Гоголь усмехнулся, покачал головой и неторопливо прошёлся из угла в угол, заложив руки за спину. У Маринки было сколько угодно времени, чтобы ждать. И она ждала. Может быть, минуту. Может быть, год. Но остановился Гоголь внезапно. Решительно повернувшись к ней своим длинным носом, он заявил:
– Я здесь потому, что хочу здесь быть. Замка в двери нет. Извольте удостовериться.

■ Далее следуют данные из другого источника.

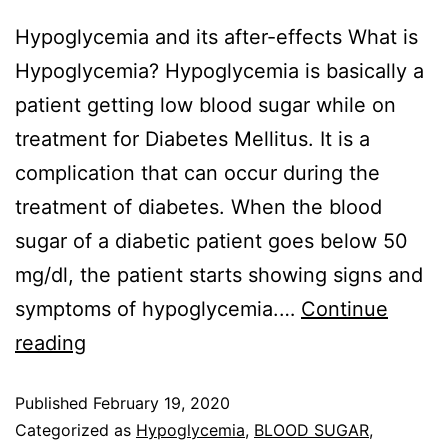
Hypoglycemia and its after-effects What is
Hypoglycemia? Hypoglycemia is basically a
patient getting low blood sugar while on
treatment for Diabetes Mellitus. It is a
complication that can occur during the
treatment of diabetes. When the blood
sugar of a diabetic patient goes below 50
mg/dl, the patient starts showing signs and
symptoms of hypoglycemia.…
Continue
reading
Published
February 19, 2020
Categorized as
Hypoglycemia
,
BLOOD SUGAR
,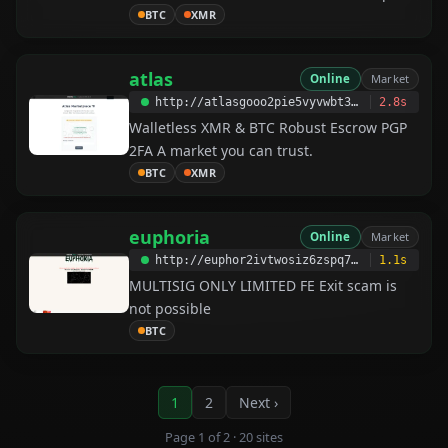
keep your online activity, identity, and
BTC
XMR
location private.
atlas
Online
Market
http://atlasgooo2pie5vyvwbt35zvfsiiy3va7tirvbe5ocvjugq7lggxlmyd.onion
2.8s
Walletless XMR & BTC Robust Escrow PGP
2FA A market you can trust.
BTC
XMR
euphoria
Online
Market
http://euphor2ivtwosiz6zspq7rdzzmyyo5nvr76qtgc473e2hnhffsred6qd.onion
1.1s
MULTISIG ONLY LIMITED FE Exit scam is
not possible
BTC
1
2
Next ›
Page 1 of 2 · 20 sites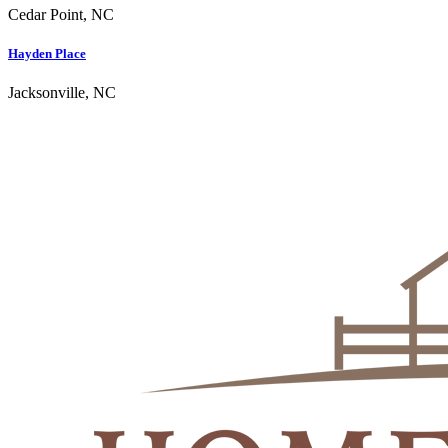
Cedar Point, NC
Hayden Place
Jacksonville, NC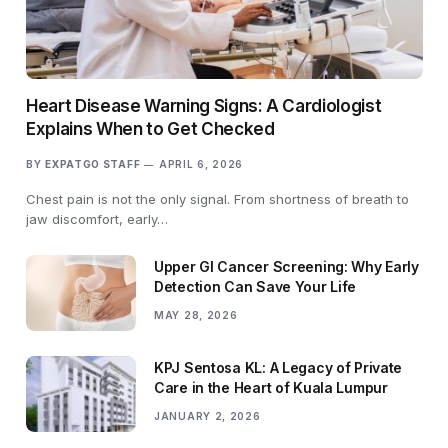
Heart Disease Warning Signs: A Cardiologist
Explains When to Get Checked
BY
EXPATGO STAFF
APRIL 6, 2026
Chest pain is not the only signal. From shortness of breath to
jaw discomfort, early…
Upper GI Cancer Screening: Why Early
Detection Can Save Your Life
MAY 28, 2026
KPJ Sentosa KL: A Legacy of Private
Care in the Heart of Kuala Lumpur
JANUARY 2, 2026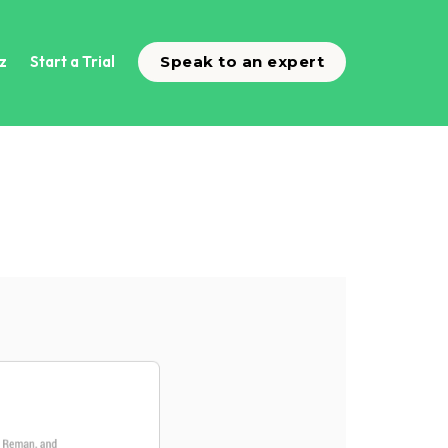
z
Start a Trial
Speak to an expert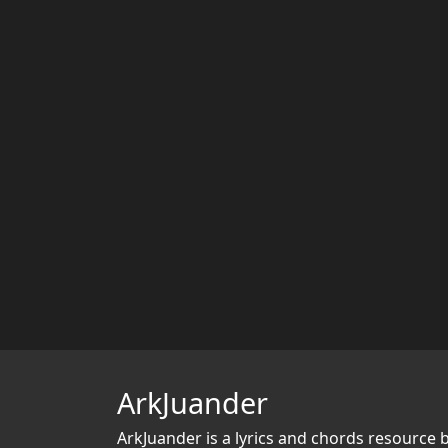
ArkJuander
ArkJuander
is a lyrics and chords resource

– Я заметила. И что, часто она проходит мимо оврага?
На лице классика вновь возникло смущение. Но он сразу вновь осмелел и даже вошёл во гнев.
– Послушайте, барышня! Вы, конечно, очень красивы, но не настолько, чтоб задавать мне вопросы с такой развязностью. Перед вами – не шут гороховый. Понимаете?
– Ха-ха-ха, – без смеха и без улыбки отозвалась Маринка, – во-первых, всё-таки шут. Учительница по литературе нам объясняла, что Хлестакова вы наделили своими собственными чертами. А во-вторых – выходит, красивой женщине вы готовы простить развязность, а некрасивой – нет? Николай Васильевич, вы неправы. Тут мне гораздо ближе позиция Достоевского. Он сказал, что красота спасёт мир. А вы, получается, признаёте за красотой право мир погубить?
– Она его не погубит, – решительно возразил Николай Васильевич, покачав головой, – она непременно свернёт с этого пути, поняв, что перестаёт быть самой собою. Это – инстинкт самосохранения, наиболее сильное из всех чувств. Ему противостоять не может никто.